Your assignment
All lines in the data below carrying the string "thumb" are to be located and copied.

━━━━━ Provided data ━━━━━

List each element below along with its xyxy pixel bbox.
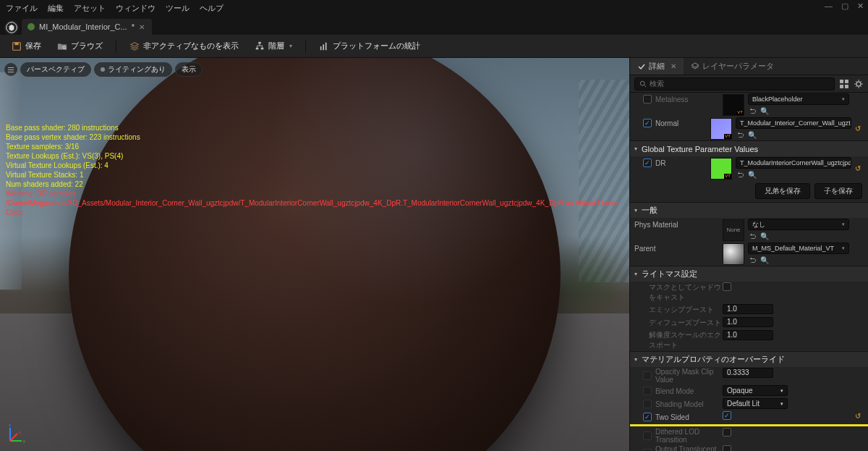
menu-window[interactable]: ウィンドウ	[116, 3, 156, 14]
close-icon[interactable]: ✕	[857, 1, 864, 11]
tab-details[interactable]: 詳細 ✕	[630, 58, 684, 75]
reset-icon[interactable]: ↺	[855, 412, 861, 420]
svg-text:z: z	[9, 423, 11, 427]
section-global-texture-params[interactable]: ▾ Global Texture Parameter Values	[630, 140, 868, 156]
metalness-override-checkbox[interactable]	[643, 95, 652, 104]
layers-icon	[691, 62, 699, 71]
opacity-label: Opacity Mask Clip Value	[655, 368, 723, 384]
normal-override-checkbox[interactable]	[643, 119, 652, 127]
save-child-button[interactable]: 子を保存	[814, 183, 862, 199]
material-instance-icon	[27, 23, 35, 30]
platform-stats-button[interactable]: プラットフォームの統計	[313, 38, 426, 54]
browse-button[interactable]: ブラウズ	[51, 38, 109, 54]
export-res-input[interactable]: 1.0	[723, 330, 773, 340]
section-material-override[interactable]: ▾ マテリアルプロパティのオーバーライド	[630, 351, 868, 367]
two-sided-checkbox[interactable]	[723, 411, 731, 420]
browse-icon[interactable]: 🔍	[747, 130, 757, 140]
phys-material-thumb[interactable]: None	[723, 219, 744, 241]
two-sided-override-checkbox[interactable]	[643, 413, 652, 421]
metalness-thumb[interactable]: VT	[723, 94, 744, 116]
search-input[interactable]	[634, 77, 835, 90]
viewport-options-button[interactable]	[4, 63, 17, 76]
browse-icon[interactable]: 🔍	[760, 106, 769, 116]
section-general[interactable]: ▾ 一般	[630, 202, 868, 218]
diffuse-boost-input[interactable]: 1.0	[723, 317, 773, 327]
dr-asset-combo[interactable]: T_ModularInteriorCornerWall_ugztcjpdw▾	[736, 157, 851, 169]
maximize-icon[interactable]: ▢	[841, 1, 848, 11]
use-selected-icon[interactable]: ⮌	[736, 130, 745, 140]
lighting-mode-button[interactable]: ライティングあり	[94, 62, 172, 77]
use-selected-icon[interactable]: ⮌	[748, 106, 757, 116]
ue-logo-icon	[4, 20, 19, 35]
output-trans-checkbox[interactable]	[723, 445, 731, 451]
normal-thumb[interactable]: VT	[710, 118, 732, 140]
metalness-asset-combo[interactable]: BlackPlaceholder▾	[748, 93, 849, 105]
viewport-debug-overlay: Base pass shader: 280 instructions Base …	[6, 123, 629, 217]
use-selected-icon[interactable]: ⮌	[748, 256, 757, 265]
triangle-down-icon: ▾	[634, 356, 637, 363]
use-selected-icon[interactable]: ⮌	[736, 170, 745, 180]
normal-asset-combo[interactable]: T_Modular_Interior_Corner_Wall_ugztcjj▾	[736, 117, 851, 129]
triangle-down-icon: ▾	[634, 271, 637, 277]
shading-override-checkbox[interactable]	[643, 400, 652, 408]
chevron-down-icon: ▾	[289, 43, 292, 49]
menu-file[interactable]: ファイル	[6, 3, 38, 14]
dr-thumb[interactable]: VT	[710, 158, 732, 180]
svg-rect-10	[326, 42, 327, 50]
tab-layer-params[interactable]: レイヤーパラメータ	[684, 58, 781, 75]
browse-icon[interactable]: 🔍	[760, 256, 769, 265]
grid-icon[interactable]	[839, 79, 849, 89]
tab-close-icon[interactable]: ✕	[139, 23, 145, 31]
menu-edit[interactable]: 編集	[48, 3, 64, 14]
menu-asset[interactable]: アセット	[74, 3, 106, 14]
reset-icon[interactable]: ↺	[855, 125, 861, 132]
editor-tab[interactable]: MI_Modular_Interior_C... * ✕	[22, 19, 152, 35]
tab-bar: MI_Modular_Interior_C... * ✕	[0, 16, 868, 35]
output-trans-label: Output Translucent Velocity	[655, 445, 723, 451]
dithered-label: Dithered LOD Transition	[655, 428, 723, 444]
dithered-override-checkbox[interactable]	[643, 431, 652, 440]
use-selected-icon[interactable]: ⮌	[748, 232, 757, 241]
svg-text:x: x	[19, 430, 21, 434]
shading-model-combo[interactable]: Default Lit▾	[723, 398, 788, 409]
cast-shadow-checkbox[interactable]	[723, 282, 731, 291]
svg-rect-9	[323, 44, 324, 50]
phys-material-combo[interactable]: なし▾	[748, 219, 849, 230]
parent-thumb[interactable]	[723, 243, 744, 265]
perspective-button[interactable]: パースペクティブ	[20, 62, 91, 77]
emissive-boost-input[interactable]: 1.0	[723, 304, 773, 314]
folder-search-icon	[57, 41, 67, 51]
parent-combo[interactable]: M_MS_Default_Material_VT▾	[748, 243, 849, 254]
svg-rect-7	[261, 47, 264, 49]
menu-tool[interactable]: ツール	[166, 3, 190, 14]
save-siblings-button[interactable]: 兄弟を保存	[755, 183, 810, 199]
show-button[interactable]: 表示	[175, 62, 203, 77]
save-button[interactable]: 保存	[6, 38, 47, 54]
svg-rect-2	[14, 42, 18, 45]
section-lightmass[interactable]: ▾ ライトマス設定	[630, 266, 868, 282]
hierarchy-button[interactable]: 階層 ▾	[249, 38, 298, 54]
export-res-label: 解像度スケールのエクスポート	[649, 330, 723, 350]
minimize-icon[interactable]: —	[825, 1, 833, 11]
tab-close-icon[interactable]: ✕	[671, 62, 676, 70]
opacity-input[interactable]: 0.3333	[723, 368, 773, 378]
svg-line-18	[644, 85, 647, 87]
browse-icon[interactable]: 🔍	[747, 170, 757, 180]
svg-rect-6	[256, 47, 259, 49]
show-inactive-button[interactable]: 非アクティブなものを表示	[124, 38, 244, 54]
blend-override-checkbox[interactable]	[643, 387, 652, 395]
tab-title: MI_Modular_Interior_C...	[39, 22, 127, 31]
hierarchy-icon	[255, 41, 265, 51]
reset-icon[interactable]: ↺	[855, 164, 861, 172]
highlight-line	[630, 424, 868, 426]
opacity-override-checkbox[interactable]	[643, 371, 652, 380]
blend-mode-label: Blend Mode	[655, 387, 694, 395]
browse-icon[interactable]: 🔍	[760, 232, 769, 241]
material-viewport[interactable]: パースペクティブ ライティングあり 表示 Base pass shader: 2…	[0, 58, 629, 451]
blend-mode-combo[interactable]: Opaque▾	[723, 385, 788, 396]
dr-override-checkbox[interactable]	[643, 159, 652, 167]
menu-help[interactable]: ヘルプ	[200, 3, 224, 14]
dithered-checkbox[interactable]	[723, 428, 731, 437]
svg-point-23	[856, 82, 861, 86]
gear-icon[interactable]	[854, 79, 864, 89]
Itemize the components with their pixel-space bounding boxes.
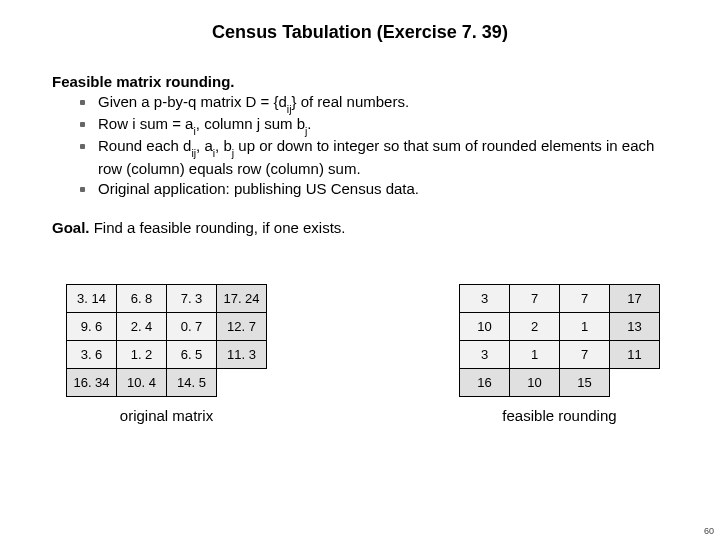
goal-line: Goal. Find a feasible rounding, if one e… [52,219,680,236]
table-cell: 7 [560,285,610,313]
table-cell-empty [217,369,267,397]
table-row: 3 7 7 17 [460,285,660,313]
table-row: 3. 14 6. 8 7. 3 17. 24 [67,285,267,313]
feasible-rounding-caption: feasible rounding [502,407,616,424]
bullet-item: Round each dij, ai, bj up or down to int… [80,136,680,178]
table-row: 9. 6 2. 4 0. 7 12. 7 [67,313,267,341]
table-row: 3 1 7 11 [460,341,660,369]
feasible-rounding-table: 3 7 7 17 10 2 1 13 3 1 7 11 16 10 15 [459,284,660,397]
table-row: 16. 34 10. 4 14. 5 [67,369,267,397]
table-cell-total: 17. 24 [217,285,267,313]
table-cell: 0. 7 [167,313,217,341]
original-matrix-caption: original matrix [120,407,213,424]
table-cell: 1 [560,313,610,341]
tables-row: 3. 14 6. 8 7. 3 17. 24 9. 6 2. 4 0. 7 12… [0,284,720,424]
table-row: 10 2 1 13 [460,313,660,341]
table-cell: 3 [460,285,510,313]
bullet-list: Given a p-by-q matrix D = {dij} of real … [52,92,680,199]
page-number: 60 [704,526,714,536]
table-row: 3. 6 1. 2 6. 5 11. 3 [67,341,267,369]
slide-title: Census Tabulation (Exercise 7. 39) [0,22,720,43]
table-cell: 1. 2 [117,341,167,369]
table-cell-total: 12. 7 [217,313,267,341]
table-cell: 9. 6 [67,313,117,341]
table-cell: 10 [460,313,510,341]
table-cell: 6. 8 [117,285,167,313]
table-cell: 3 [460,341,510,369]
table-cell-total: 14. 5 [167,369,217,397]
table-cell: 3. 6 [67,341,117,369]
table-cell-total: 16 [460,369,510,397]
table-cell-total: 11. 3 [217,341,267,369]
original-matrix-table: 3. 14 6. 8 7. 3 17. 24 9. 6 2. 4 0. 7 12… [66,284,267,397]
table-cell: 6. 5 [167,341,217,369]
table-cell-total: 16. 34 [67,369,117,397]
table-cell: 3. 14 [67,285,117,313]
feasible-rounding-block: 3 7 7 17 10 2 1 13 3 1 7 11 16 10 15 [459,284,660,424]
table-cell: 2 [510,313,560,341]
bullet-item: Original application: publishing US Cens… [80,179,680,199]
table-cell: 2. 4 [117,313,167,341]
table-cell-total: 13 [610,313,660,341]
table-cell-empty [610,369,660,397]
table-cell-total: 17 [610,285,660,313]
original-matrix-block: 3. 14 6. 8 7. 3 17. 24 9. 6 2. 4 0. 7 12… [66,284,267,424]
table-cell: 7. 3 [167,285,217,313]
bullet-item: Row i sum = ai, column j sum bj. [80,114,680,136]
table-cell: 1 [510,341,560,369]
table-cell: 7 [560,341,610,369]
table-cell-total: 15 [560,369,610,397]
content-block: Feasible matrix rounding. Given a p-by-q… [52,73,680,236]
table-cell-total: 11 [610,341,660,369]
bullet-item: Given a p-by-q matrix D = {dij} of real … [80,92,680,114]
section-heading: Feasible matrix rounding. [52,73,680,90]
table-cell: 7 [510,285,560,313]
table-row: 16 10 15 [460,369,660,397]
table-cell-total: 10 [510,369,560,397]
table-cell-total: 10. 4 [117,369,167,397]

━━━━━

Result of this task
phys-material-thumb[interactable]: None	[723, 219, 744, 241]
metalness-thumb[interactable]: VT	[723, 94, 744, 116]
normal-thumb[interactable]: VT	[710, 118, 732, 140]
dr-thumb[interactable]: VT	[710, 158, 732, 180]
parent-thumb[interactable]	[723, 243, 744, 265]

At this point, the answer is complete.